I remember my teacher was demonstrating proper gun handling and asked a kid to come help him. He had slipped a blank in the gun. Handed the kid the gun, had him shoulder it and told him to show proper trigger pull. That kid nearly shizzed himself, one hell of a lesson that I remember 30yrs later. My son took it 2 years ago at 8. I think we waste a lot of time on first aid. Kids in the 8-12 range aren't going to remember that stuff. Same as the map and orienteering. But, if your doing it right your going to class, or your sitting down at the computer and its letting you reinforce whats being taught. Much like a CCW class, its not training and shouldn't pass for actual adult/kid time.


----------



## Mr Muleskinner (Feb 14, 2012)

I like the idea of having to work for things.


----------



## pdogger (Nov 12, 2008)

Some thoughts and information that may help with some who have concerns.

As for the trial hunting program. Utah was the 35th state to implement a trial hunting or similar program. Statistics from these the other programs show that these "trial" hunters are actually safer then regular hunters. It has been a great program for bringing participants into the sport.

Changes to the Hunter Education Program have been happening since the program was started way back when. In a lot of ways we have come full circle and in other ways we have moved forward, and some back ward. Only 19 of the 50 states require a live fire exercise in Hunter Education and Utah was the only state still requiring a marksmanship test. The incident rates in all states over the past 10 years are nearly identical for states that have live fire vs those that don't. (states that have live fire in Hunter Ed actually have slightly higher rate) If you look at the incident reports in Utah and other states none of the incidents are related to marksmanship. They have to do with judgment and safety issues.

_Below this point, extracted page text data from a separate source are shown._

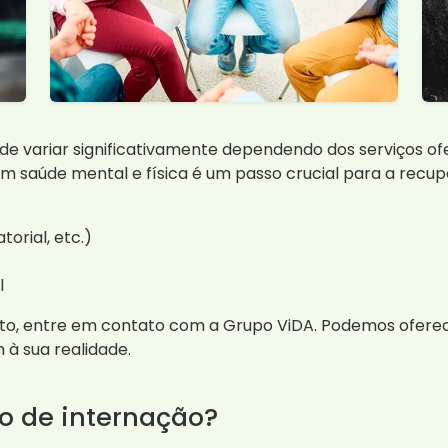
e variar significativamente dependendo dos serviços of
m saúde mental e física é um passo crucial para a recup
orial, etc.)
l
, entre em contato com a Grupo ViDA. Podemos oferece
 à sua realidade.
o de internação?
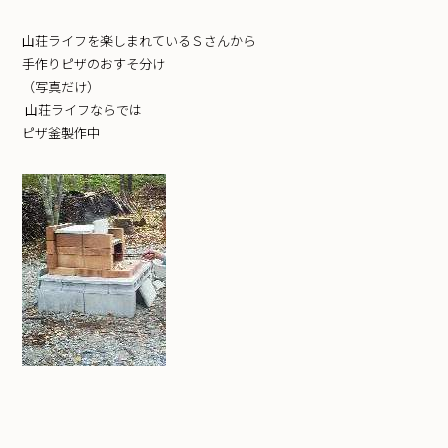
山荘ライフを楽しまれているＳさんから
手作りピザのおすそ分け
（写真だけ）
山荘ライフならでは
ピザ釜製作中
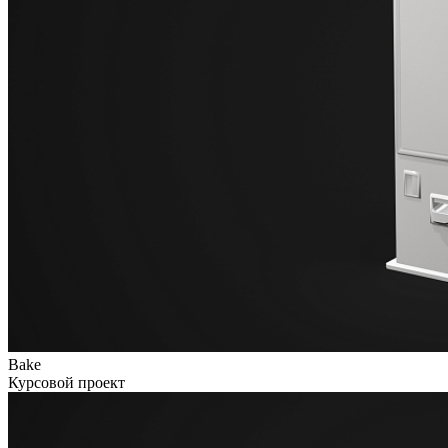
Bake
Курсовой проект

In my opinion the Hunter Education program is very important and effective, but it is only a small portion of the overall experience in becoming a safe, knowledgeable, and responsible hunter. Most of that for me came after I actually took Hunter Education.


----------



## bow_dude (Aug 20, 2009)

I was 15 when I took Hunters Ed. That was back in the fall of 68 or 69. Hunters Ed saves lives. I remember growing up reading news paper accounts or hearing news broadcasts about people who were shot and killed due to a hunting accident nearly every year. Sometimes there were multiple shootings in a single year. I had a friend who was one of those victims. He was killed while eating lunch on a side hill in the open. That was back in 74. Another friend's father was the shooter in another hunting accident. His father never let him hunt because of it. Obviously he never got over the guilt. 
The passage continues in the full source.